··· EXCERPTED RECORDS ···

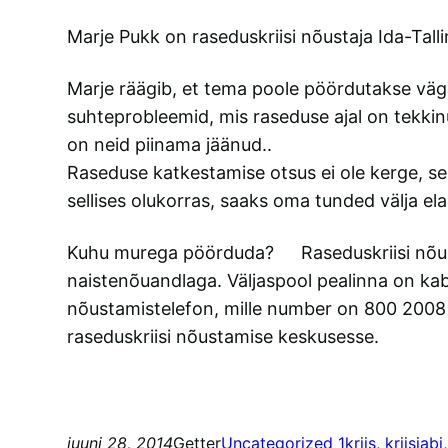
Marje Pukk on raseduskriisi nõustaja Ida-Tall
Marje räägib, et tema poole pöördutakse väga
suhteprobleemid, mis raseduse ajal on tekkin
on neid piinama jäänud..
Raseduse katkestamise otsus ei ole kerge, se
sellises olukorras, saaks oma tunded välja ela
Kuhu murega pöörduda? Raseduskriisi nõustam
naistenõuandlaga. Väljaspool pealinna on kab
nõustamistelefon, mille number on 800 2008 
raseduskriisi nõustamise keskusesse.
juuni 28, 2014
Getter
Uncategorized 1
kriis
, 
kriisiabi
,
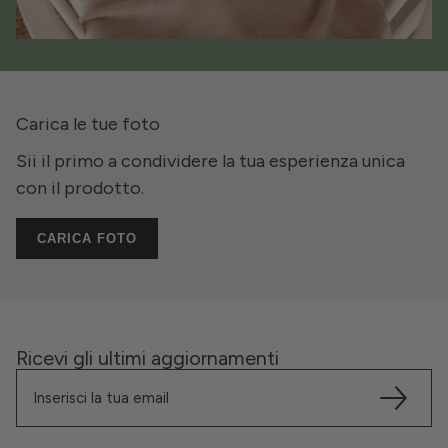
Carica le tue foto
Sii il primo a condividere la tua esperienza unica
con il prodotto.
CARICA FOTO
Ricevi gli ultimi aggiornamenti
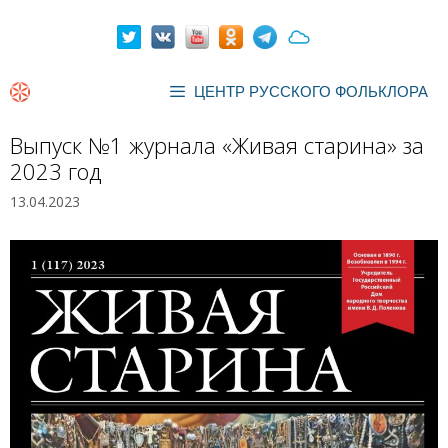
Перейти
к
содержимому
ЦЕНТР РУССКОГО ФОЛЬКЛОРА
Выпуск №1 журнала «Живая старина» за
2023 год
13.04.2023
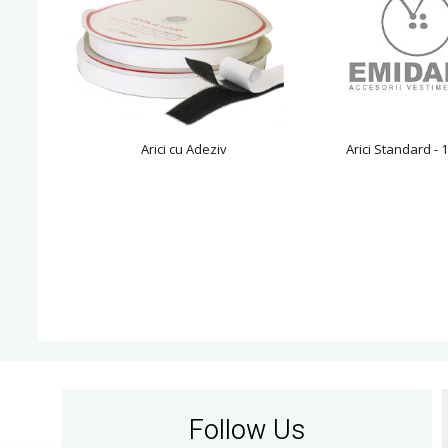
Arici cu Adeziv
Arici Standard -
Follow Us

···

Each line above should be written out again unchanged; no images are to be carried over.

RESPONSE AREA
Marje Pukk on raseduskriisi nõustaja Ida-Tall
Marje räägib, et tema poole pöördutakse väga
suhteprobleemid, mis raseduse ajal on tekkin
on neid piinama jäänud..
Raseduse katkestamise otsus ei ole kerge, se
sellises olukorras, saaks oma tunded välja ela
Kuhu murega pöörduda? Raseduskriisi nõustam
naistenõuandlaga. Väljaspool pealinna on kab
nõustamistelefon, mille number on 800 2008 
raseduskriisi nõustamise keskusesse.
juuni 28, 2014
Getter
Uncategorized 1
kriis
, 
kriisiabi
,
Carica le tue foto
Sii il primo a condividere la tua esperienza unica
con il prodotto.
CARICA FOTO
Ricevi gli ultimi aggiornamenti
Перейти
к
содержимому
ЦЕНТР РУССКОГО ФОЛЬКЛОРА
Выпуск №1 журнала «Живая старина» за
2023 год
13.04.2023
Arici cu Adeziv
Arici Standard -
Follow Us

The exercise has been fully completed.